15+ Figma Plugins to Help You Design Better
Figma, the second most-used tool for designing user interfaces (and the first most-used tool when counting only Windows OS), has really taken the digital design industry by storm lately, with even Adobe XD shipping their own version of Figma’s multiplayer feature (naming it “coediting”).
However, the hot topic at Figma right now is the release of plugins — extensions that Figma users can install on Figma to allow for extra functionality or to improve their design workflow.
Let’s take a look at some of the best Figma plugins so far.
1. Arrow Auto (create user flows)
Arrow Auto adds flowchart functionality to Figma, which is useful for creating user flow maps. Select any two objects on the canvas and Arrow Auto will enable you to draw a connector between them. You can also hide and show the flows on demand.
Autoflow is a decent (and maybe nicer looking) alternative, but Arrow Auto has more features, including the ability to switch connector directions and also move connected objects around while keeping connectors intact.
2. Angle (utilize device mockups)
Angle allows you to display your screens (i.e. artboards) from within a number of realistic or matte-effect device frames that each come with a variety of angle options and shadow styles.
Impressively, they’re 100% vector as well.
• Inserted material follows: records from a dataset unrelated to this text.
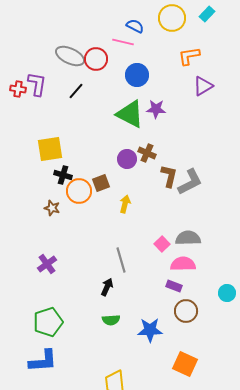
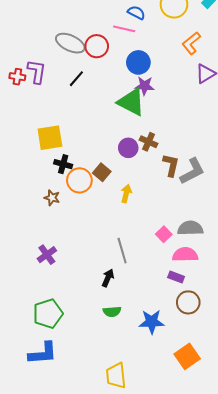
orange L-shape: (189, 56) -> (191, 43), turned -30
purple star: (156, 109) -> (144, 86), moved
brown square: (101, 183) -> (102, 172), turned -30
orange square: (185, 364) -> (187, 356), turned 30

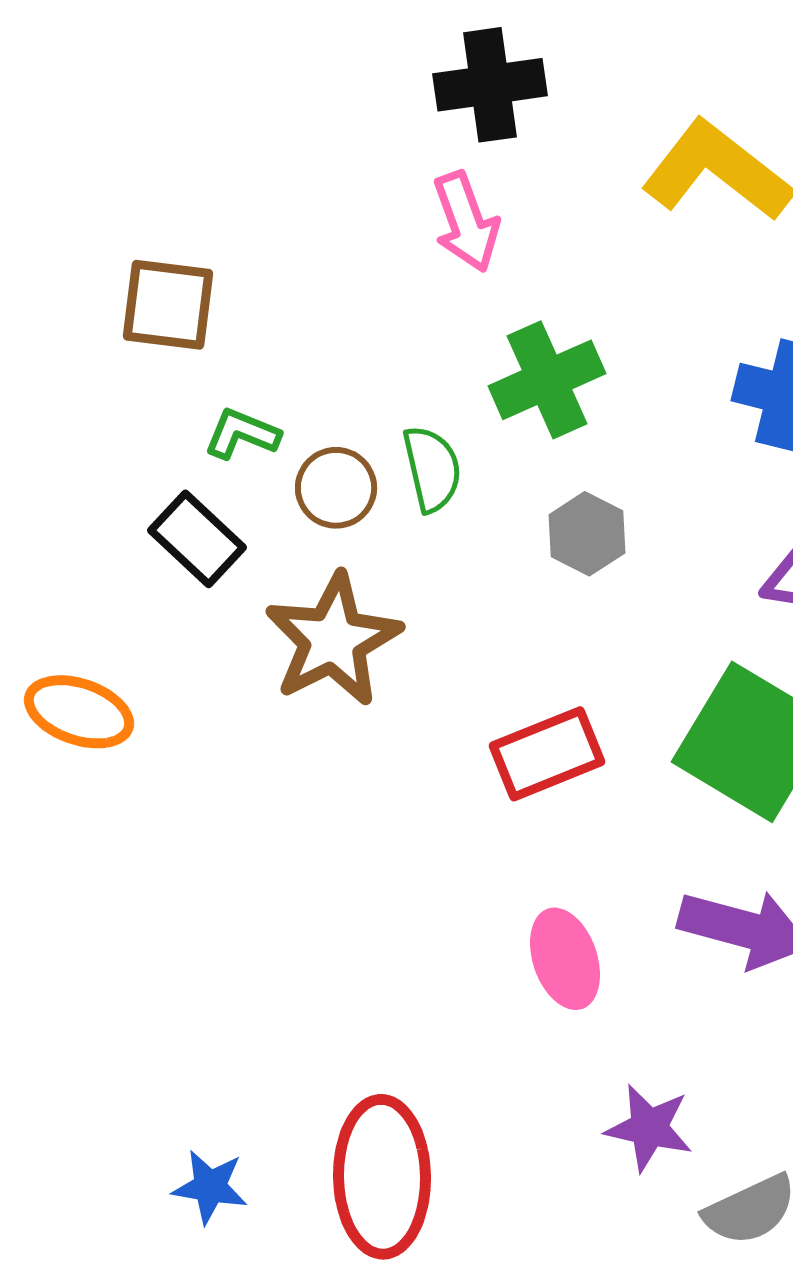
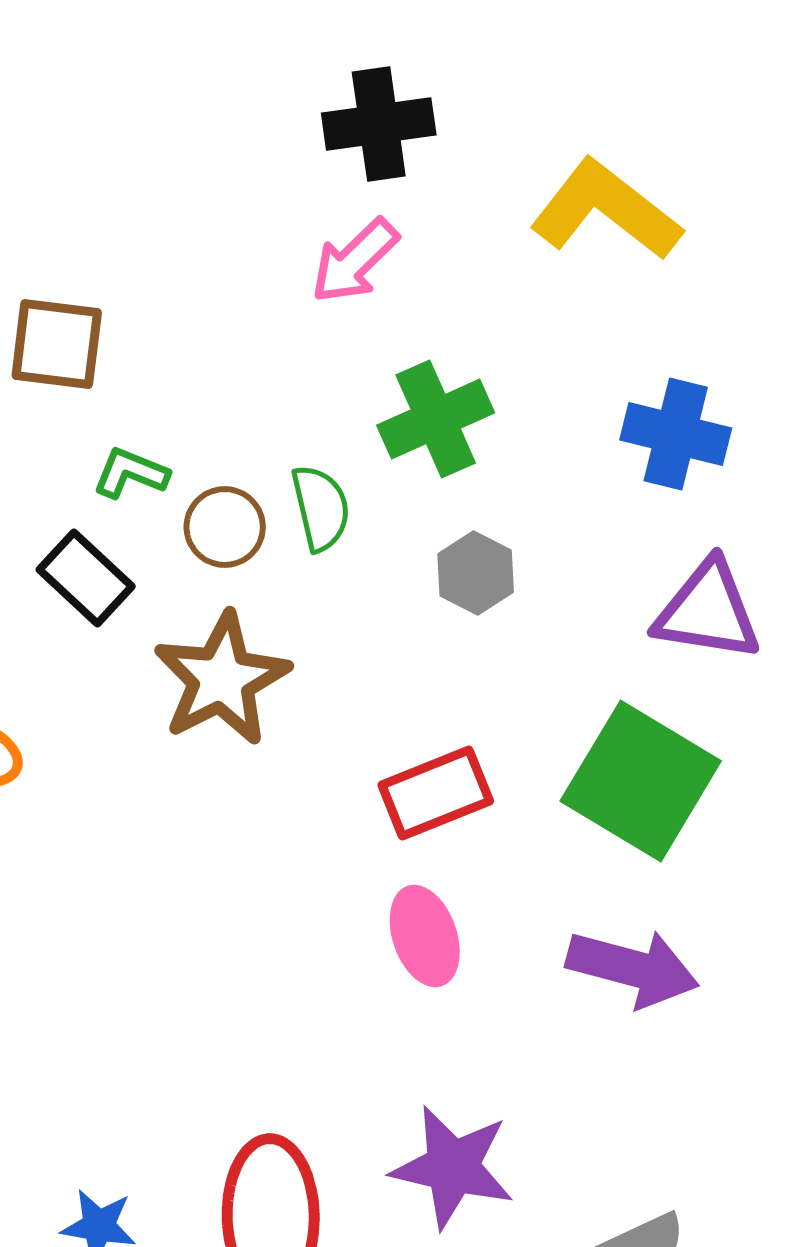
pink arrow: (466, 222) -> (355, 261), turned 66
pink ellipse: (565, 959) -> (425, 936), moved
purple star: (649, 1128) -> (453, 1167), moved, size x1.4

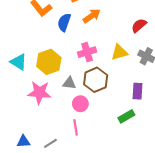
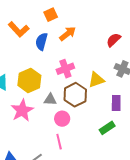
yellow triangle: (119, 52) -> (96, 80), moved
pink star: (39, 93) -> (22, 110), turned -30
Artboard Studio isn’t quite the same thing, as it allows for inserting a whole bunch of random 3D objects onto the canvas (like a kiwi, for example). If you only care about device mockups, I’d install Angle. Vectory 3D is similar to Artboard Studio, but it outputs actual 3D assets.
3. Master (manage components more easily)
Master offers a better way to manage components, such as the ability to turn multiple identical objects into a component, duplicate components into other Figma files, and much more.
4. Clean Document (auto-clean documents)
Clean Document, well … cleans your document! It deletes hidden layers, sorts them intelligently, renames them according to your liking, ungroups single-layer groups, and even rounds dimensions to the nearest pixel. A terrific tool for obsessive neat freaks!
5. Similayer (select similar layers)
Quite simply, Similayer allows you to select layers based on their similarity to the layer that’s currently selected. Let’s say that you wanted to change a shadow style that’s being used on a number of different elements: Similayer could do that.
You could also use it to batch-reassign multiple components.
6. Viewports (change the viewport)
Find out the correct market share of all viewport dimensions, then apply them to frames. It’s insane how useful this is!
Viewport data is live-sourced from StatCounter.